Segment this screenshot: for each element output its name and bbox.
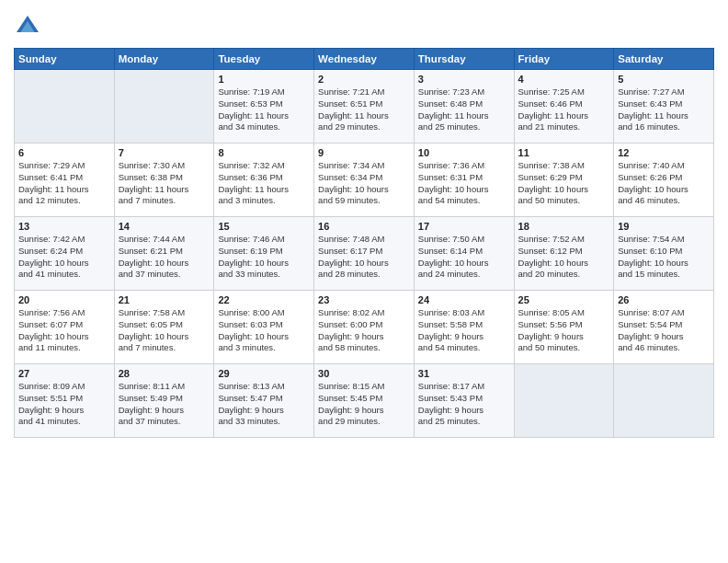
weekday-saturday: Saturday [614,49,714,70]
day-cell: 4Sunrise: 7:25 AMSunset: 6:46 PMDaylight… [514,70,614,144]
day-info: Sunrise: 8:03 AMSunset: 5:58 PMDaylight:… [418,307,484,352]
day-number: 19 [618,221,710,232]
day-cell: 15Sunrise: 7:46 AMSunset: 6:19 PMDayligh… [214,217,314,291]
day-info: Sunrise: 7:27 AMSunset: 6:43 PMDaylight:… [618,86,688,132]
weekday-header-row: SundayMondayTuesdayWednesdayThursdayFrid… [15,49,714,70]
day-info: Sunrise: 7:38 AMSunset: 6:29 PMDaylight:… [518,160,589,205]
day-info: Sunrise: 8:13 AMSunset: 5:47 PMDaylight:… [218,381,284,426]
day-number: 5 [618,74,710,85]
day-cell: 17Sunrise: 7:50 AMSunset: 6:14 PMDayligh… [414,217,514,291]
day-cell: 9Sunrise: 7:34 AMSunset: 6:34 PMDaylight… [314,144,415,217]
day-number: 29 [218,368,310,379]
day-cell [514,364,614,438]
day-number: 18 [518,221,610,232]
day-number: 3 [418,74,510,85]
day-number: 31 [418,368,510,379]
day-number: 8 [218,147,310,158]
day-cell: 18Sunrise: 7:52 AMSunset: 6:12 PMDayligh… [514,217,614,291]
day-info: Sunrise: 8:11 AMSunset: 5:49 PMDaylight:… [119,381,185,426]
day-info: Sunrise: 7:32 AMSunset: 6:36 PMDaylight:… [218,160,289,205]
day-number: 6 [18,147,110,158]
day-info: Sunrise: 7:30 AMSunset: 6:38 PMDaylight:… [119,160,189,205]
day-info: Sunrise: 8:09 AMSunset: 5:51 PMDaylight:… [18,381,85,426]
week-row-3: 20Sunrise: 7:56 AMSunset: 6:07 PMDayligh… [15,291,714,364]
day-info: Sunrise: 7:50 AMSunset: 6:14 PMDaylight:… [418,234,489,279]
day-cell: 30Sunrise: 8:15 AMSunset: 5:45 PMDayligh… [314,364,415,438]
calendar-thead: SundayMondayTuesdayWednesdayThursdayFrid… [15,49,714,70]
day-cell: 8Sunrise: 7:32 AMSunset: 6:36 PMDaylight… [214,144,314,217]
logo [14,13,45,40]
weekday-monday: Monday [114,49,214,70]
day-number: 24 [418,294,510,305]
week-row-0: 1Sunrise: 7:19 AMSunset: 6:53 PMDaylight… [15,70,714,144]
day-number: 2 [318,74,410,85]
day-number: 9 [318,147,410,158]
day-number: 23 [318,294,410,305]
day-number: 21 [119,294,210,305]
day-cell: 31Sunrise: 8:17 AMSunset: 5:43 PMDayligh… [414,364,514,438]
day-number: 15 [218,221,310,232]
day-number: 7 [119,147,210,158]
day-number: 1 [218,74,310,85]
day-info: Sunrise: 7:56 AMSunset: 6:07 PMDaylight:… [18,307,89,352]
logo-icon [14,13,41,40]
day-number: 10 [418,147,510,158]
day-number: 20 [18,294,110,305]
day-cell [114,70,214,144]
weekday-tuesday: Tuesday [214,49,314,70]
week-row-4: 27Sunrise: 8:09 AMSunset: 5:51 PMDayligh… [15,364,714,438]
day-info: Sunrise: 7:52 AMSunset: 6:12 PMDaylight:… [518,234,589,279]
day-number: 26 [618,294,710,305]
day-number: 14 [119,221,210,232]
day-number: 4 [518,74,610,85]
weekday-friday: Friday [514,49,614,70]
weekday-sunday: Sunday [15,49,115,70]
day-number: 28 [119,368,210,379]
day-cell: 25Sunrise: 8:05 AMSunset: 5:56 PMDayligh… [514,291,614,364]
day-cell: 5Sunrise: 7:27 AMSunset: 6:43 PMDaylight… [614,70,714,144]
day-cell: 11Sunrise: 7:38 AMSunset: 6:29 PMDayligh… [514,144,614,217]
day-number: 16 [318,221,410,232]
day-cell: 20Sunrise: 7:56 AMSunset: 6:07 PMDayligh… [15,291,115,364]
weekday-wednesday: Wednesday [314,49,415,70]
day-info: Sunrise: 7:19 AMSunset: 6:53 PMDaylight:… [218,86,289,132]
day-info: Sunrise: 7:42 AMSunset: 6:24 PMDaylight:… [18,234,89,279]
week-row-1: 6Sunrise: 7:29 AMSunset: 6:41 PMDaylight… [15,144,714,217]
day-info: Sunrise: 8:07 AMSunset: 5:54 PMDaylight:… [618,307,684,352]
day-cell [15,70,115,144]
day-cell: 19Sunrise: 7:54 AMSunset: 6:10 PMDayligh… [614,217,714,291]
day-cell: 14Sunrise: 7:44 AMSunset: 6:21 PMDayligh… [114,217,214,291]
calendar-header [14,9,714,40]
day-info: Sunrise: 8:02 AMSunset: 6:00 PMDaylight:… [318,307,384,352]
day-cell: 12Sunrise: 7:40 AMSunset: 6:26 PMDayligh… [614,144,714,217]
day-number: 11 [518,147,610,158]
week-row-2: 13Sunrise: 7:42 AMSunset: 6:24 PMDayligh… [15,217,714,291]
day-cell: 24Sunrise: 8:03 AMSunset: 5:58 PMDayligh… [414,291,514,364]
day-number: 30 [318,368,410,379]
day-number: 22 [218,294,310,305]
day-info: Sunrise: 7:44 AMSunset: 6:21 PMDaylight:… [119,234,189,279]
day-info: Sunrise: 7:29 AMSunset: 6:41 PMDaylight:… [18,160,89,205]
day-cell: 23Sunrise: 8:02 AMSunset: 6:00 PMDayligh… [314,291,415,364]
day-number: 17 [418,221,510,232]
day-info: Sunrise: 8:15 AMSunset: 5:45 PMDaylight:… [318,381,384,426]
calendar-table: SundayMondayTuesdayWednesdayThursdayFrid… [14,48,714,438]
day-cell: 28Sunrise: 8:11 AMSunset: 5:49 PMDayligh… [114,364,214,438]
calendar-tbody: 1Sunrise: 7:19 AMSunset: 6:53 PMDaylight… [15,70,714,438]
day-number: 25 [518,294,610,305]
day-cell: 26Sunrise: 8:07 AMSunset: 5:54 PMDayligh… [614,291,714,364]
day-cell: 2Sunrise: 7:21 AMSunset: 6:51 PMDaylight… [314,70,415,144]
day-cell: 27Sunrise: 8:09 AMSunset: 5:51 PMDayligh… [15,364,115,438]
day-number: 12 [618,147,710,158]
day-info: Sunrise: 7:48 AMSunset: 6:17 PMDaylight:… [318,234,389,279]
day-info: Sunrise: 7:36 AMSunset: 6:31 PMDaylight:… [418,160,489,205]
day-number: 27 [18,368,110,379]
day-info: Sunrise: 7:40 AMSunset: 6:26 PMDaylight:… [618,160,688,205]
day-cell: 7Sunrise: 7:30 AMSunset: 6:38 PMDaylight… [114,144,214,217]
day-cell: 16Sunrise: 7:48 AMSunset: 6:17 PMDayligh… [314,217,415,291]
day-cell: 21Sunrise: 7:58 AMSunset: 6:05 PMDayligh… [114,291,214,364]
day-info: Sunrise: 7:34 AMSunset: 6:34 PMDaylight:… [318,160,389,205]
day-info: Sunrise: 7:46 AMSunset: 6:19 PMDaylight:… [218,234,289,279]
day-info: Sunrise: 8:17 AMSunset: 5:43 PMDaylight:… [418,381,484,426]
calendar-container: SundayMondayTuesdayWednesdayThursdayFrid… [0,0,728,447]
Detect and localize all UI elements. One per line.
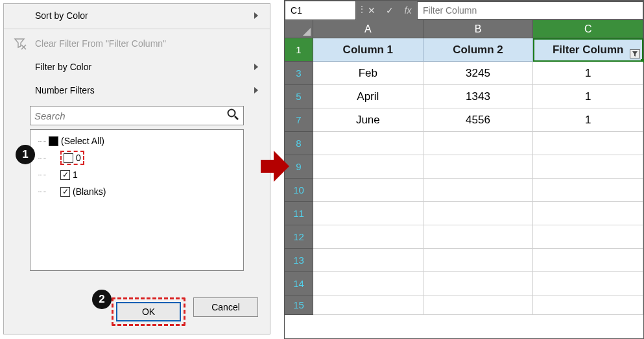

= = = = = = =

*Work instructions*. Please set down the records above verbatim, with each picture left out.

*Exercise result*.
Segment this screenshot: for each element output its name and bbox.
weekday-saturday: Saturday [614,49,714,70]
day-cell: 4Sunrise: 7:25 AMSunset: 6:46 PMDaylight… [514,70,614,144]
day-info: Sunrise: 8:03 AMSunset: 5:58 PMDaylight:… [418,307,484,352]
day-number: 19 [618,221,710,232]
day-cell: 15Sunrise: 7:46 AMSunset: 6:19 PMDayligh… [214,217,314,291]
day-info: Sunrise: 7:27 AMSunset: 6:43 PMDaylight:… [618,86,688,132]
weekday-header-row: SundayMondayTuesdayWednesdayThursdayFrid… [15,49,714,70]
day-info: Sunrise: 7:38 AMSunset: 6:29 PMDaylight:… [518,160,589,205]
day-info: Sunrise: 8:13 AMSunset: 5:47 PMDaylight:… [218,381,284,426]
day-number: 5 [618,74,710,85]
day-cell: 17Sunrise: 7:50 AMSunset: 6:14 PMDayligh… [414,217,514,291]
day-cell: 9Sunrise: 7:34 AMSunset: 6:34 PMDaylight… [314,144,415,217]
day-number: 29 [218,368,310,379]
day-cell [514,364,614,438]
day-number: 18 [518,221,610,232]
day-number: 3 [418,74,510,85]
day-number: 31 [418,368,510,379]
day-number: 8 [218,147,310,158]
day-cell: 18Sunrise: 7:52 AMSunset: 6:12 PMDayligh… [514,217,614,291]
day-info: Sunrise: 8:11 AMSunset: 5:49 PMDaylight:… [119,381,185,426]
day-info: Sunrise: 7:32 AMSunset: 6:36 PMDaylight:… [218,160,289,205]
day-number: 6 [18,147,110,158]
day-info: Sunrise: 7:30 AMSunset: 6:38 PMDaylight:… [119,160,189,205]
day-info: Sunrise: 8:09 AMSunset: 5:51 PMDaylight:… [18,381,85,426]
week-row-3: 20Sunrise: 7:56 AMSunset: 6:07 PMDayligh… [15,291,714,364]
day-info: Sunrise: 7:50 AMSunset: 6:14 PMDaylight:… [418,234,489,279]
day-cell: 30Sunrise: 8:15 AMSunset: 5:45 PMDayligh… [314,364,415,438]
calendar-thead: SundayMondayTuesdayWednesdayThursdayFrid… [15,49,714,70]
day-cell: 8Sunrise: 7:32 AMSunset: 6:36 PMDaylight… [214,144,314,217]
logo [14,13,45,40]
weekday-monday: Monday [114,49,214,70]
day-number: 24 [418,294,510,305]
week-row-0: 1Sunrise: 7:19 AMSunset: 6:53 PMDaylight… [15,70,714,144]
day-number: 2 [318,74,410,85]
day-number: 9 [318,147,410,158]
day-number: 23 [318,294,410,305]
day-number: 21 [119,294,210,305]
day-cell: 31Sunrise: 8:17 AMSunset: 5:43 PMDayligh… [414,364,514,438]
day-number: 15 [218,221,310,232]
day-number: 7 [119,147,210,158]
day-number: 1 [218,74,310,85]
day-info: Sunrise: 7:56 AMSunset: 6:07 PMDaylight:… [18,307,89,352]
logo-icon [14,13,41,40]
day-number: 10 [418,147,510,158]
day-number: 20 [18,294,110,305]
day-cell [114,70,214,144]
weekday-tuesday: Tuesday [214,49,314,70]
week-row-4: 27Sunrise: 8:09 AMSunset: 5:51 PMDayligh… [15,364,714,438]
day-info: Sunrise: 7:52 AMSunset: 6:12 PMDaylight:… [518,234,589,279]
day-number: 26 [618,294,710,305]
day-number: 14 [119,221,210,232]
day-number: 4 [518,74,610,85]
weekday-friday: Friday [514,49,614,70]
weekday-sunday: Sunday [15,49,115,70]
day-number: 28 [119,368,210,379]
day-cell: 25Sunrise: 8:05 AMSunset: 5:56 PMDayligh… [514,291,614,364]
day-cell: 5Sunrise: 7:27 AMSunset: 6:43 PMDaylight… [614,70,714,144]
day-cell: 11Sunrise: 7:38 AMSunset: 6:29 PMDayligh… [514,144,614,217]
day-number: 16 [318,221,410,232]
day-cell: 20Sunrise: 7:56 AMSunset: 6:07 PMDayligh… [15,291,115,364]
weekday-wednesday: Wednesday [314,49,415,70]
day-info: Sunrise: 7:19 AMSunset: 6:53 PMDaylight:… [218,86,289,132]
day-info: Sunrise: 7:42 AMSunset: 6:24 PMDaylight:… [18,234,89,279]
week-row-1: 6Sunrise: 7:29 AMSunset: 6:41 PMDaylight… [15,144,714,217]
day-info: Sunrise: 8:07 AMSunset: 5:54 PMDaylight:… [618,307,684,352]
day-cell [15,70,115,144]
day-cell: 19Sunrise: 7:54 AMSunset: 6:10 PMDayligh… [614,217,714,291]
day-cell: 14Sunrise: 7:44 AMSunset: 6:21 PMDayligh… [114,217,214,291]
calendar-header [14,9,714,40]
day-info: Sunrise: 8:02 AMSunset: 6:00 PMDaylight:… [318,307,384,352]
day-cell: 12Sunrise: 7:40 AMSunset: 6:26 PMDayligh… [614,144,714,217]
day-number: 11 [518,147,610,158]
week-row-2: 13Sunrise: 7:42 AMSunset: 6:24 PMDayligh… [15,217,714,291]
day-cell: 24Sunrise: 8:03 AMSunset: 5:58 PMDayligh… [414,291,514,364]
day-number: 30 [318,368,410,379]
day-number: 22 [218,294,310,305]
day-info: Sunrise: 7:44 AMSunset: 6:21 PMDaylight:… [119,234,189,279]
day-info: Sunrise: 7:29 AMSunset: 6:41 PMDaylight:… [18,160,89,205]
day-cell: 23Sunrise: 8:02 AMSunset: 6:00 PMDayligh… [314,291,415,364]
day-number: 17 [418,221,510,232]
day-info: Sunrise: 8:15 AMSunset: 5:45 PMDaylight:… [318,381,384,426]
calendar-table: SundayMondayTuesdayWednesdayThursdayFrid… [14,48,714,438]
day-cell: 28Sunrise: 8:11 AMSunset: 5:49 PMDayligh… [114,364,214,438]
calendar-tbody: 1Sunrise: 7:19 AMSunset: 6:53 PMDaylight… [15,70,714,438]
day-number: 25 [518,294,610,305]
day-cell: 26Sunrise: 8:07 AMSunset: 5:54 PMDayligh… [614,291,714,364]
day-cell: 2Sunrise: 7:21 AMSunset: 6:51 PMDaylight… [314,70,415,144]
day-cell: 27Sunrise: 8:09 AMSunset: 5:51 PMDayligh… [15,364,115,438]
day-number: 12 [618,147,710,158]
day-info: Sunrise: 7:48 AMSunset: 6:17 PMDaylight:… [318,234,389,279]
day-info: Sunrise: 7:36 AMSunset: 6:31 PMDaylight:… [418,160,489,205]
day-number: 27 [18,368,110,379]
day-info: Sunrise: 7:40 AMSunset: 6:26 PMDaylight:… [618,160,688,205]
day-cell: 7Sunrise: 7:30 AMSunset: 6:38 PMDaylight… [114,144,214,217]
day-cell: 16Sunrise: 7:48 AMSunset: 6:17 PMDayligh… [314,217,415,291]
day-cell: 21Sunrise: 7:58 AMSunset: 6:05 PMDayligh… [114,291,214,364]
day-info: Sunrise: 7:34 AMSunset: 6:34 PMDaylight:… [318,160,389,205]
day-info: Sunrise: 7:46 AMSunset: 6:19 PMDaylight:… [218,234,289,279]
day-info: Sunrise: 8:17 AMSunset: 5:43 PMDaylight:… [418,381,484,426]
calendar-container: SundayMondayTuesdayWednesdayThursdayFrid… [0,0,728,447]
Detect and localize all UI elements. One per line.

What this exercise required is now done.